··· Dataset ···

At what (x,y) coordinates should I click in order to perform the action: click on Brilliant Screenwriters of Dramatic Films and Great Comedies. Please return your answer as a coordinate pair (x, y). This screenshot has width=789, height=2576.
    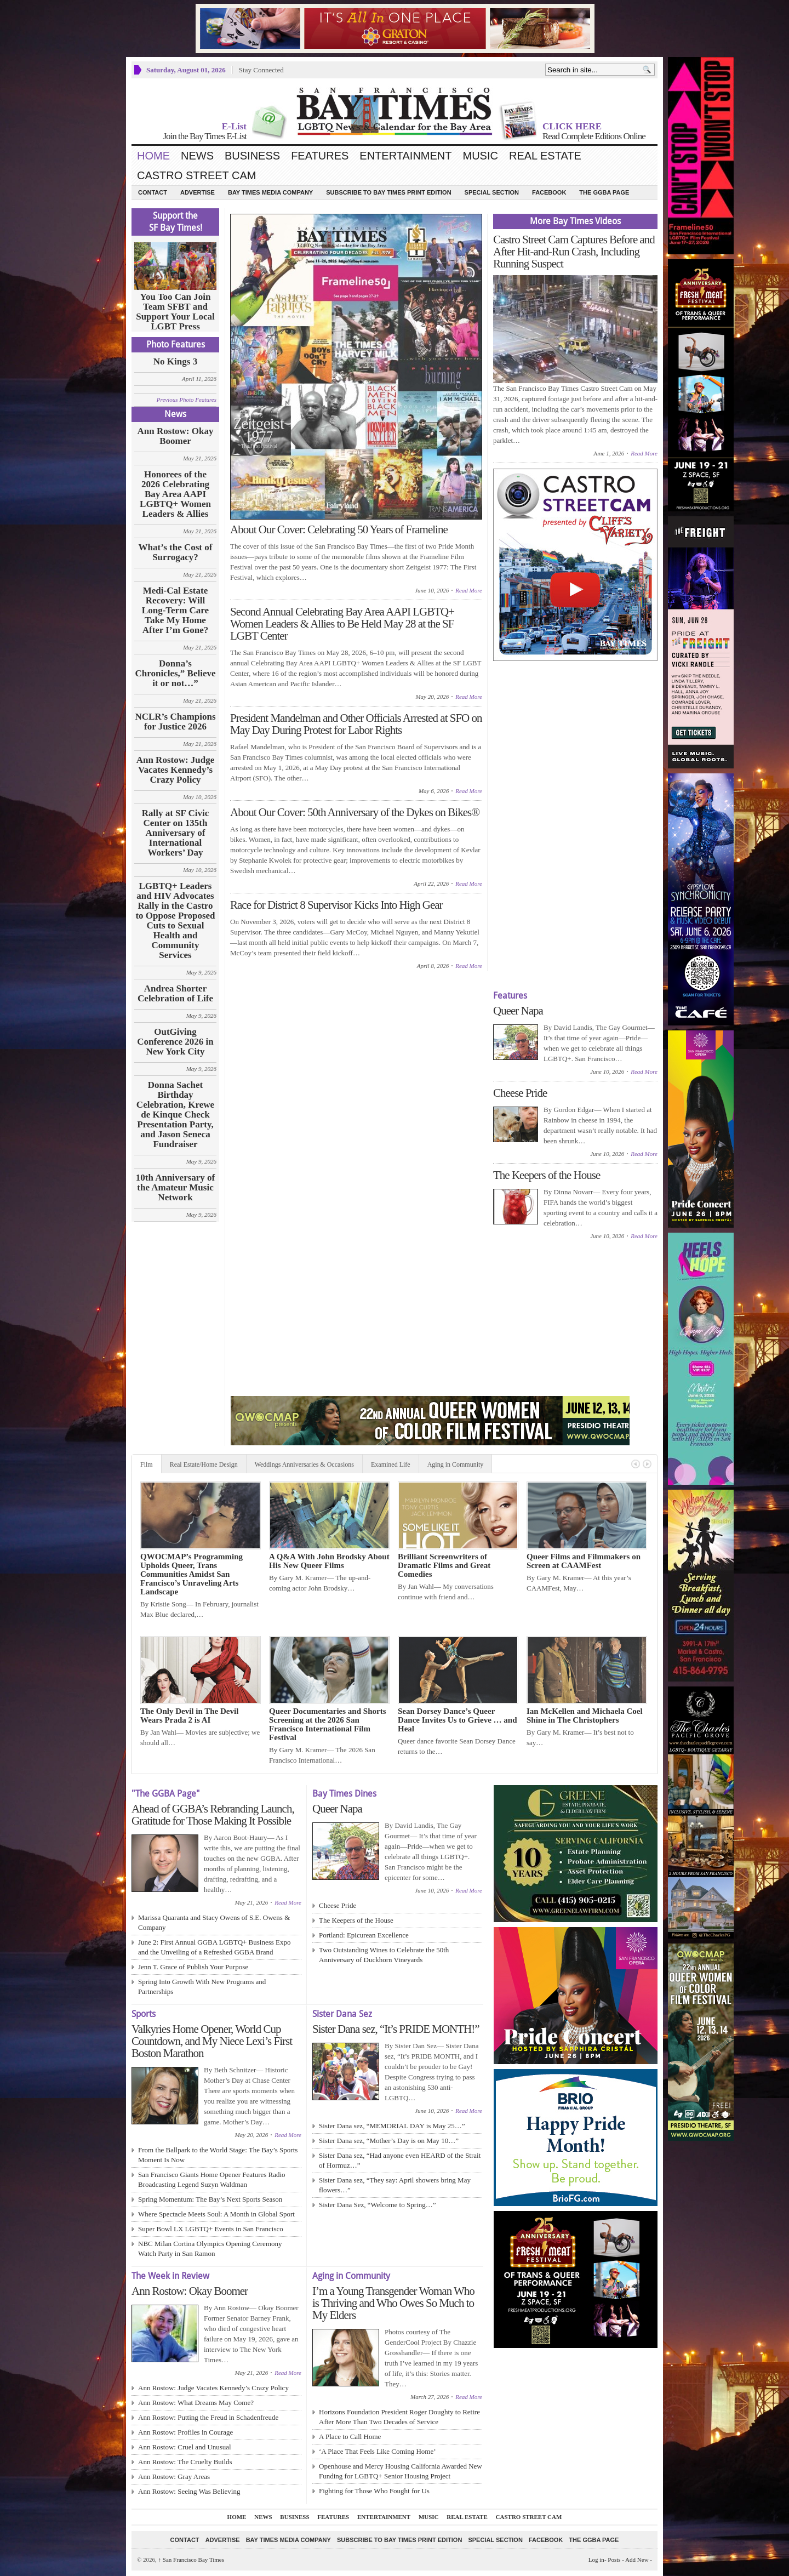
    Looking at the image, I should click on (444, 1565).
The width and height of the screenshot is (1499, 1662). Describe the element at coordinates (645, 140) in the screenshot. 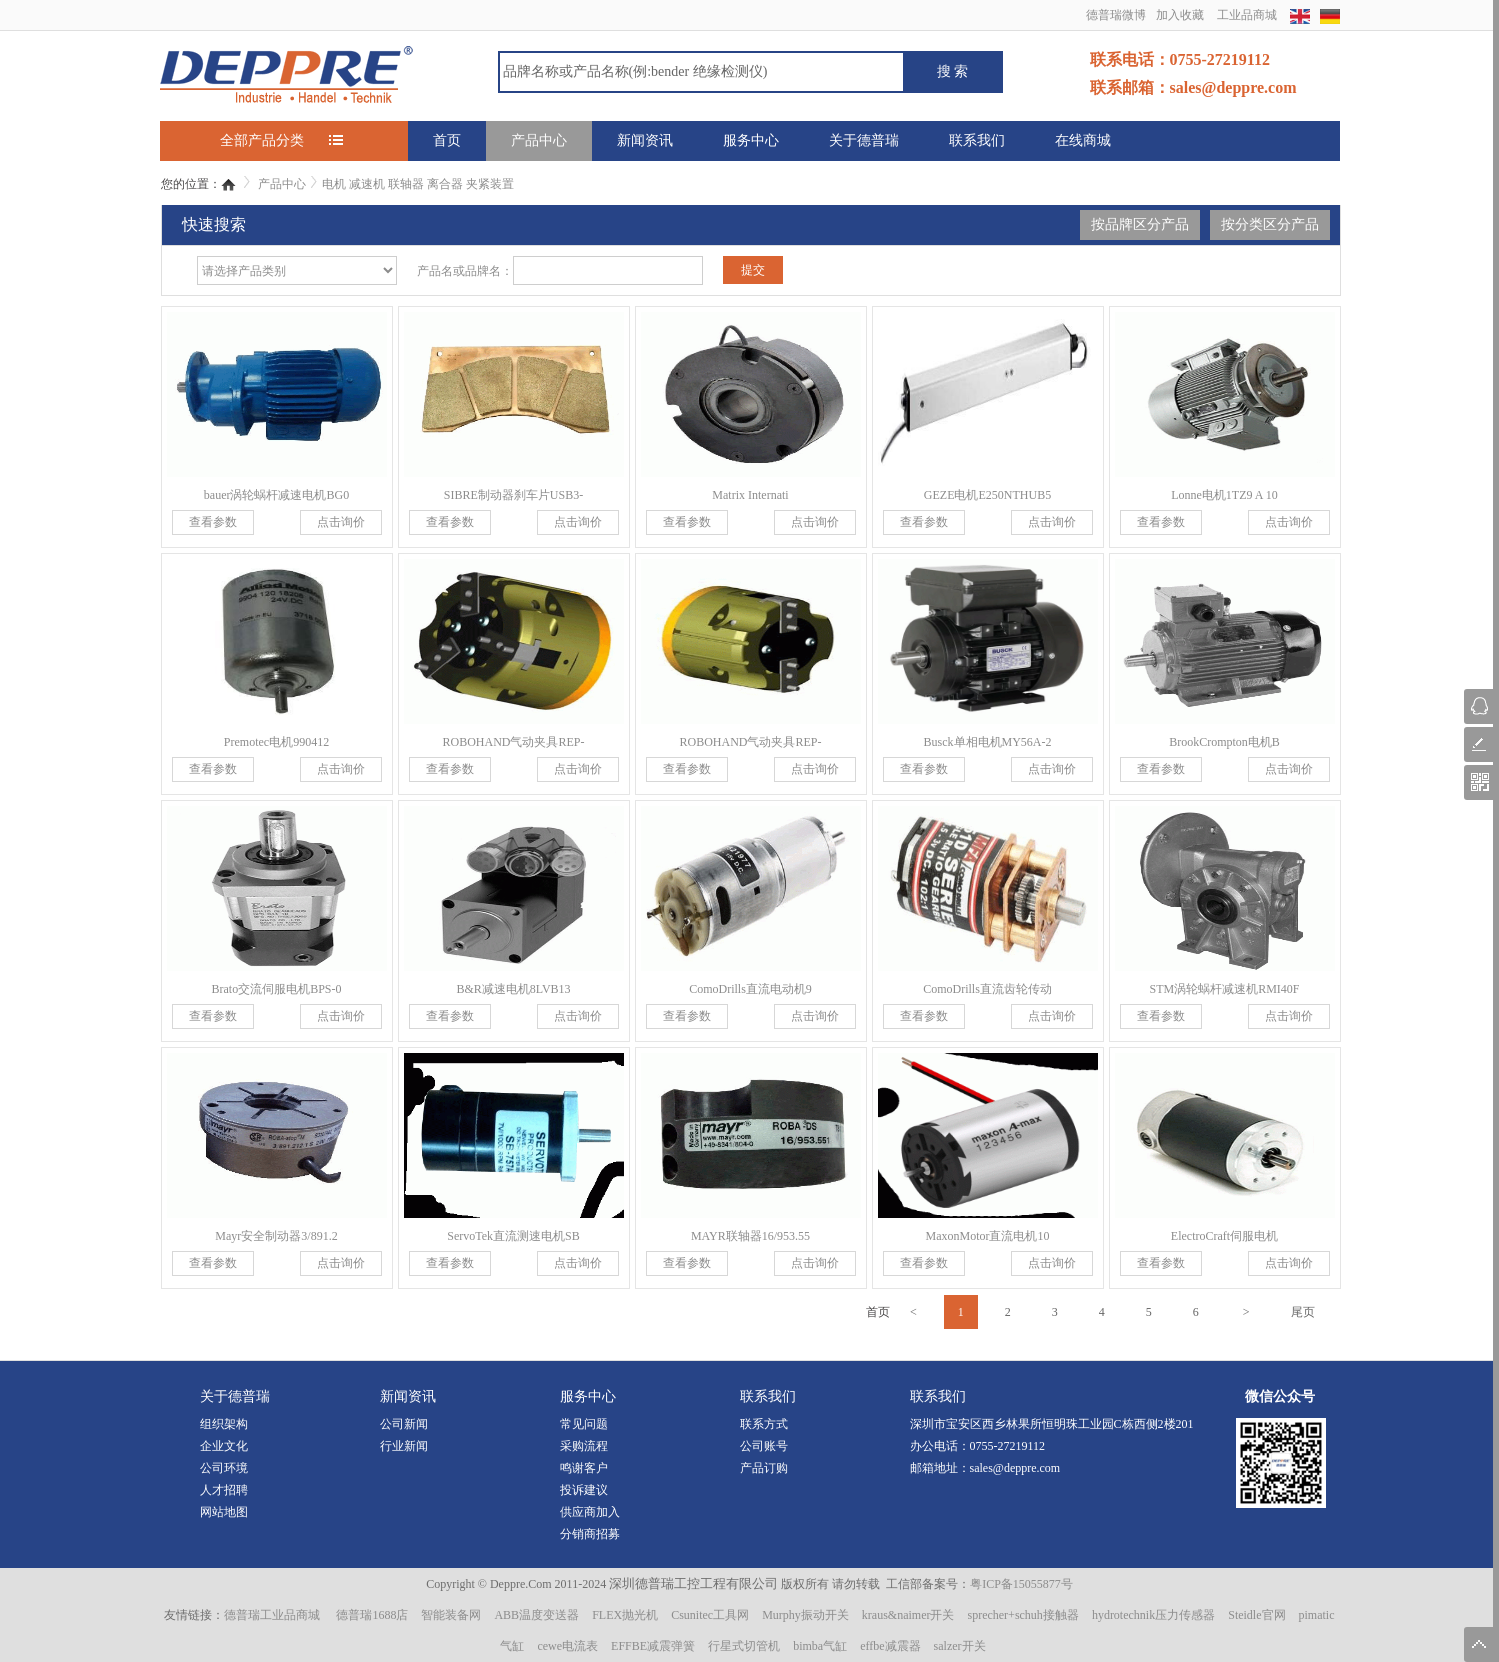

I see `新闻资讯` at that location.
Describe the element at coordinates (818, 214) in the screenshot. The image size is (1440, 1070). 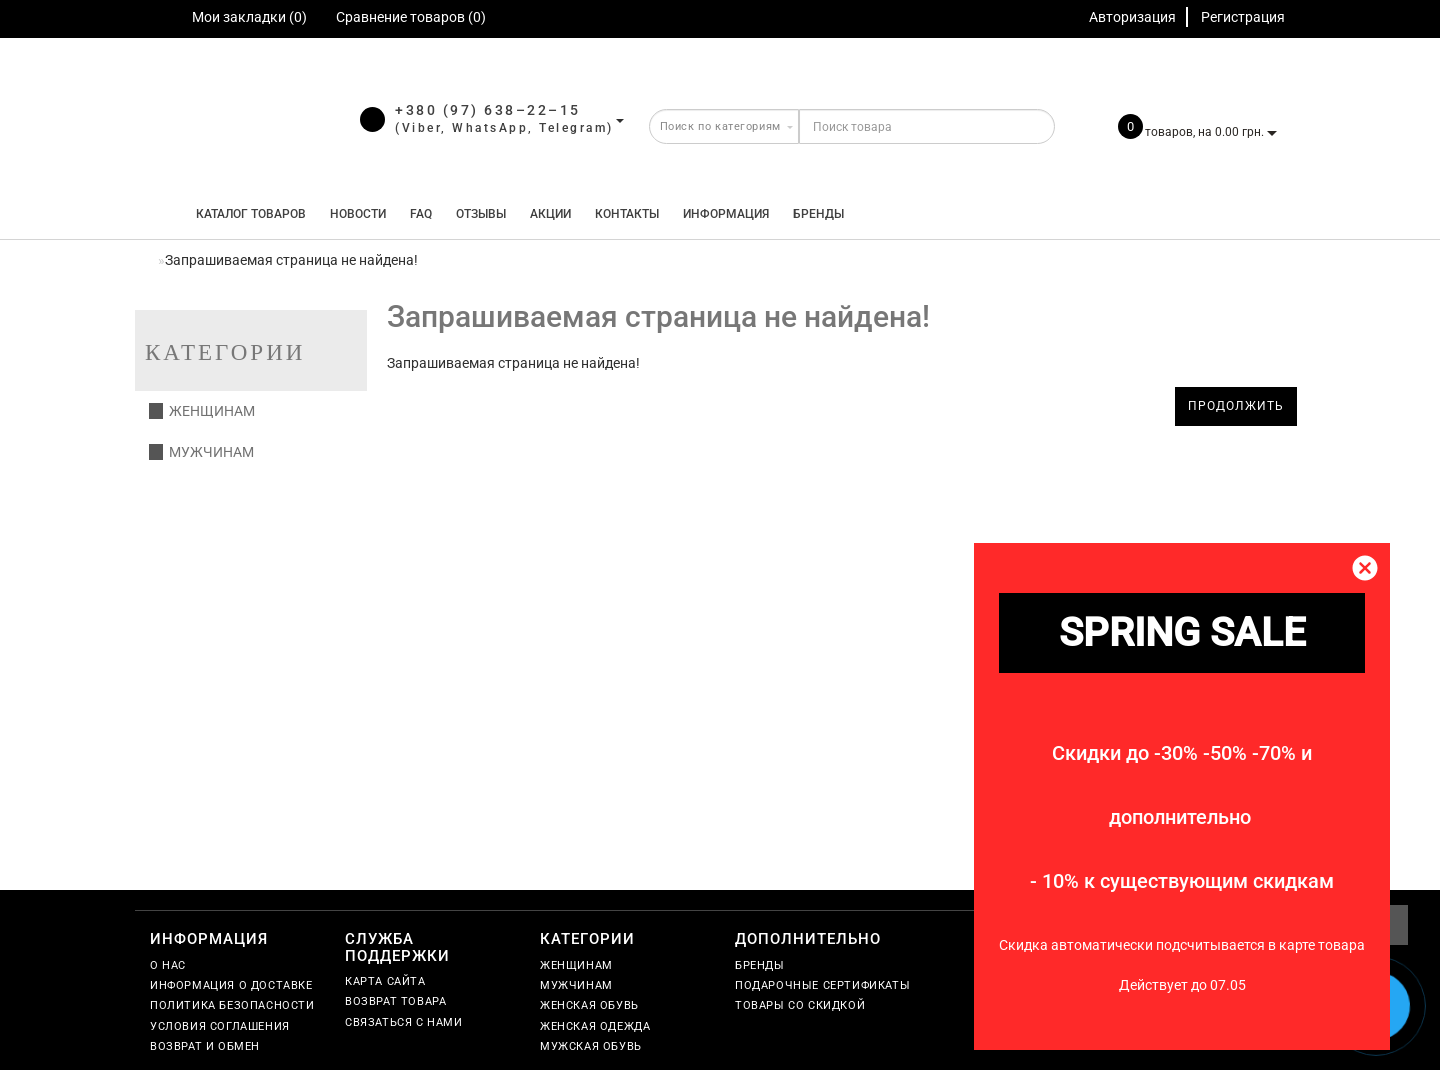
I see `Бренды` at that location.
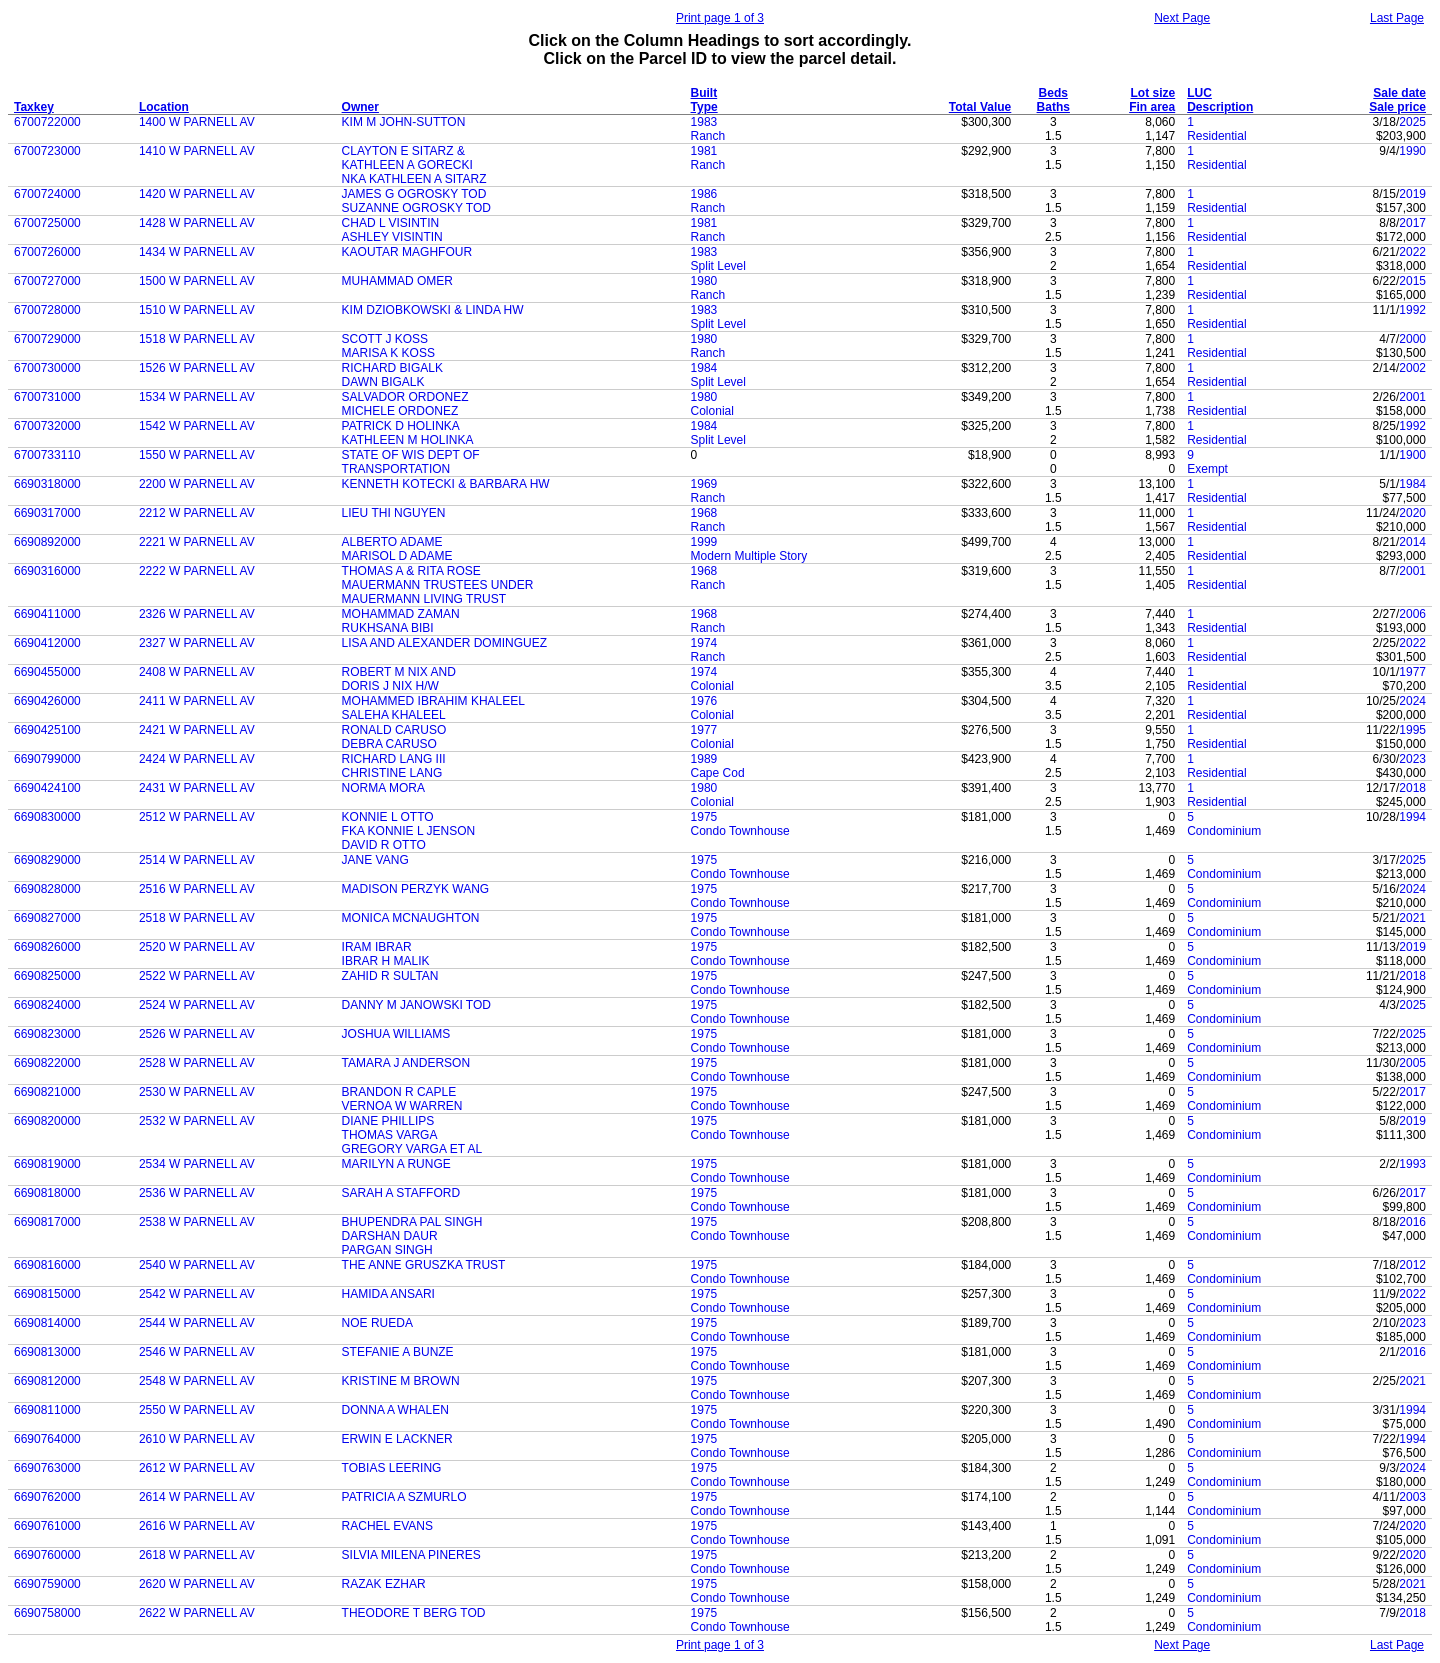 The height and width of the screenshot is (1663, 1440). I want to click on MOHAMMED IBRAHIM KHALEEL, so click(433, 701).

···

- Problem to solve
Please transcribe each entry exactly and exclude any image it contains.

- Response to the task
At what (x,y) coordinates should I click in order to perform the action: click on Brilliant Screenwriters of Dramatic Films and Great Comedies. Please return your answer as a coordinate pair (x, y). This screenshot has width=789, height=2576.
    Looking at the image, I should click on (444, 1565).
The width and height of the screenshot is (1499, 1662). Describe the element at coordinates (645, 140) in the screenshot. 

I see `新闻资讯` at that location.
Describe the element at coordinates (818, 214) in the screenshot. The image size is (1440, 1070). 
I see `Бренды` at that location.
 The height and width of the screenshot is (1663, 1440). I want to click on MOHAMMED IBRAHIM KHALEEL, so click(433, 701).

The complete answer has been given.